§ **Exercise description**: Output exactly the lines from the first line of the records below through the line containing "What Parents Need", both included, leaving out any pictures.

Page images and extracted text:
=== Section Start ===

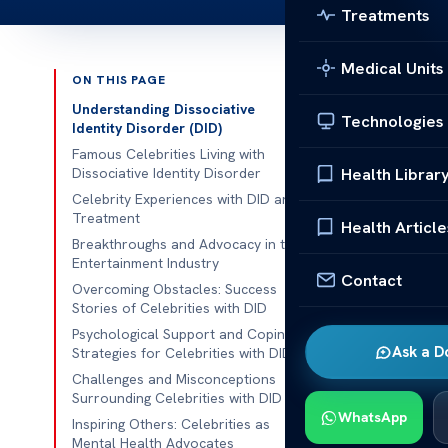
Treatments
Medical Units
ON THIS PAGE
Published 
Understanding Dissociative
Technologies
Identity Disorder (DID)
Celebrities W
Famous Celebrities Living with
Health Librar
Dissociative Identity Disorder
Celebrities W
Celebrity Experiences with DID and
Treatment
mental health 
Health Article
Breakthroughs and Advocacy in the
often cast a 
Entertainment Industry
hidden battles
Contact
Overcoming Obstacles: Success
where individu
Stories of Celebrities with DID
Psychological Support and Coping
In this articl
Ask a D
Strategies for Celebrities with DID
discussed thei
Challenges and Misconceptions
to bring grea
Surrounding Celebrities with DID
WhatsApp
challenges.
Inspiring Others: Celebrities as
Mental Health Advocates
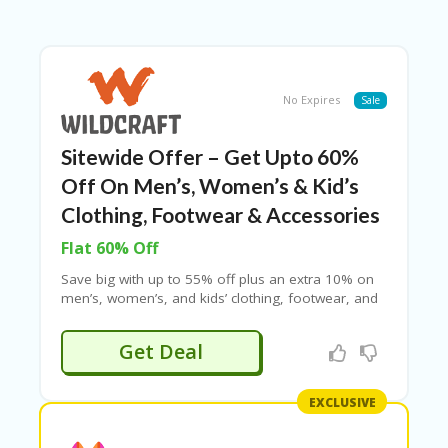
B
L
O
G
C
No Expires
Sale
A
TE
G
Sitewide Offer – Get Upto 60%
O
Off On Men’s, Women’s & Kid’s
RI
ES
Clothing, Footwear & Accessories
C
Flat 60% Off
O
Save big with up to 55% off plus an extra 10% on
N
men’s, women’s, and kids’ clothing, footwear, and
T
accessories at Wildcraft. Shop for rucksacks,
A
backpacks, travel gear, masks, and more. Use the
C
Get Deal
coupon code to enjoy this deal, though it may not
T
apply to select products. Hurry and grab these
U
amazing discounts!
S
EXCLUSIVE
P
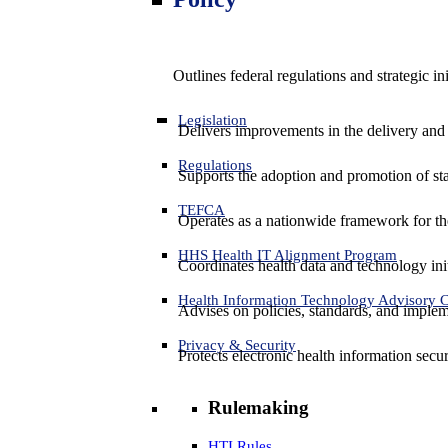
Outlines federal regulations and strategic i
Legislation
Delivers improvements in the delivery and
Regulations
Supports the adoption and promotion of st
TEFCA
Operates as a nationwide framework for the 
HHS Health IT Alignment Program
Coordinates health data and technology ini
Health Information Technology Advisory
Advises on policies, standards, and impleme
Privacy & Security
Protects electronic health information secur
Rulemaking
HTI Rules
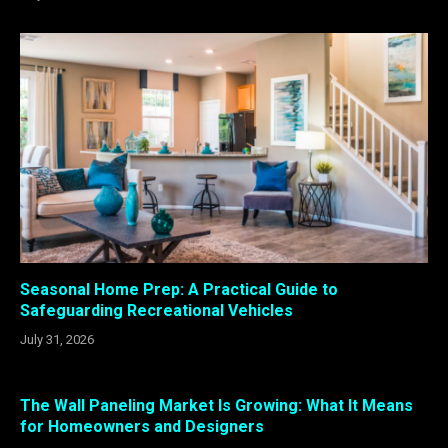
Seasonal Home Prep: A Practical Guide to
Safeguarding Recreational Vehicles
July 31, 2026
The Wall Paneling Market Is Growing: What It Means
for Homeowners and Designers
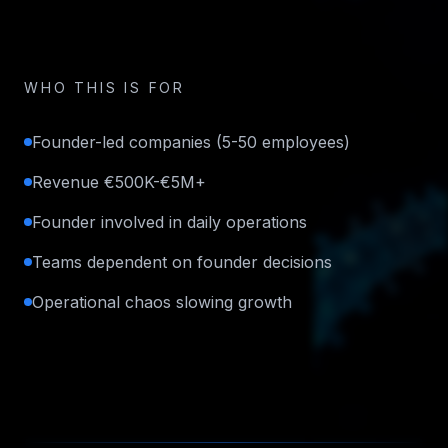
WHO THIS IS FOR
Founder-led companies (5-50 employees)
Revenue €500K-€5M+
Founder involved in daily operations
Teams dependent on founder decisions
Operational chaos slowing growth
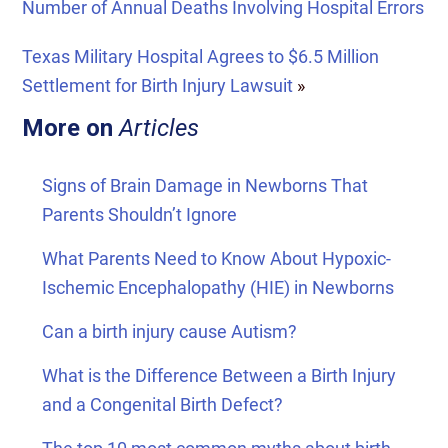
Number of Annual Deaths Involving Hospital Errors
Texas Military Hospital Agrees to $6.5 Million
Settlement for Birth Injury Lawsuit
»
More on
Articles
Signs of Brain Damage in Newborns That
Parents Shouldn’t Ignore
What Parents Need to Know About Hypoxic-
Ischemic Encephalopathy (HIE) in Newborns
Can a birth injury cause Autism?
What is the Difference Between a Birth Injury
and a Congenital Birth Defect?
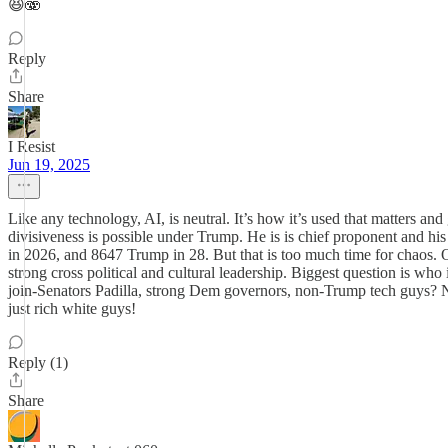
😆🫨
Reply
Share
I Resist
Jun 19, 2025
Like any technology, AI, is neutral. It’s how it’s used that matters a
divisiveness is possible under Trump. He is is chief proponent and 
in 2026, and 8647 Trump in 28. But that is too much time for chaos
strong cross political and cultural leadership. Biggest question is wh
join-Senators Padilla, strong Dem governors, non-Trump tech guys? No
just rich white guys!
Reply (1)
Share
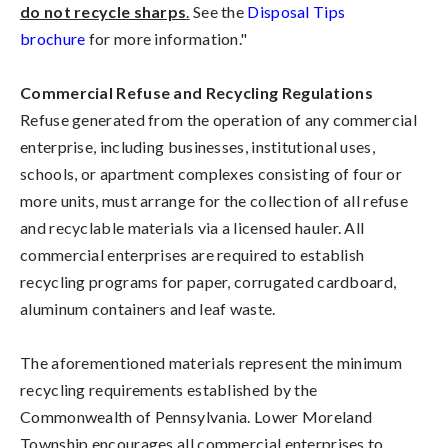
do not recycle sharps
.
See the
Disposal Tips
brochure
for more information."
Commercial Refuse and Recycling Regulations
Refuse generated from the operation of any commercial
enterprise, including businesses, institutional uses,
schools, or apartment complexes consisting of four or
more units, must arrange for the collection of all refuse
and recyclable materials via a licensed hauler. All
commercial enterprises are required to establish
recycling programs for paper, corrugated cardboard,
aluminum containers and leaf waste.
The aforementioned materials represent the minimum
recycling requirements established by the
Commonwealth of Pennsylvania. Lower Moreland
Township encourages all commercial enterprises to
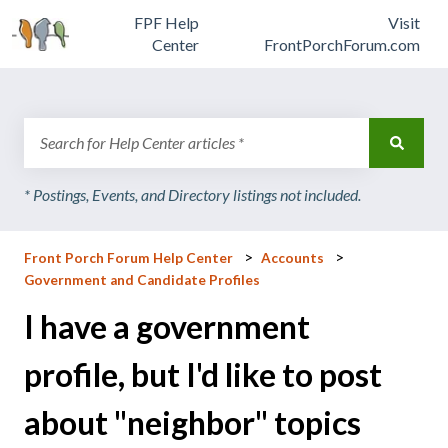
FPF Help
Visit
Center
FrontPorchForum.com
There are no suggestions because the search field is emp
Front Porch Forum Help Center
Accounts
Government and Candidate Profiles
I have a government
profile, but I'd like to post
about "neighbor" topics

=== Section End ===

§ **Task result**:
Treatments
Medical Units
ON THIS PAGE
Published 
Understanding Dissociative
Technologies
Identity Disorder (DID)
Celebrities W
Famous Celebrities Living with
Health Librar
Dissociative Identity Disorder
Celebrities W
Celebrity Experiences with DID and
Treatment
mental health 
Health Article
Breakthroughs and Advocacy in the
often cast a 
Entertainment Industry
hidden battles
Contact
Overcoming Obstacles: Success
where individu
Stories of Celebrities with DID
Psychological Support and Coping
In this articl
Ask a D
Strategies for Celebrities with DID
discussed thei
Challenges and Misconceptions
to bring grea
Surrounding Celebrities with DID
WhatsApp
challenges.
Inspiring Others: Celebrities as
Mental Health Advocates
B
L
O
G
C
No Expires
Sale
A
TE
G
Sitewide Offer – Get Upto 60%
O
Off On Men’s, Women’s & Kid’s
RI
ES
Clothing, Footwear & Accessories
C
Flat 60% Off
O
Save big with up to 55% off plus an extra 10% on
N
men’s, women’s, and kids’ clothing, footwear, and
T
accessories at Wildcraft. Shop for rucksacks,
A
backpacks, travel gear, masks, and more. Use the
C
Get Deal
coupon code to enjoy this deal, though it may not
T
apply to select products. Hurry and grab these
U
amazing discounts!
S
EXCLUSIVE
P
Outlines federal regulations and strategic i
Legislation
Delivers improvements in the delivery and
Regulations
Supports the adoption and promotion of st
TEFCA
Operates as a nationwide framework for the 
HHS Health IT Alignment Program
Coordinates health data and technology ini
Health Information Technology Advisory
Advises on policies, standards, and impleme
Privacy & Security
Protects electronic health information secur
Rulemaking
HTI Rules
Seasonal Home Prep: A Practical Guide to
Safeguarding Recreational Vehicles
July 31, 2026
The Wall Paneling Market Is Growing: What It Means
for Homeowners and Designers
WHO THIS IS FOR
Founder-led companies (5-50 employees)
Revenue €500K-€5M+
Founder involved in daily operations
Teams dependent on founder decisions
Operational chaos slowing growth
Number of Annual Deaths Involving Hospital Errors
Texas Military Hospital Agrees to $6.5 Million
Settlement for Birth Injury Lawsuit
»
More on
Articles
Signs of Brain Damage in Newborns That
Parents Shouldn’t Ignore
What Parents Need to Know About Hypoxic-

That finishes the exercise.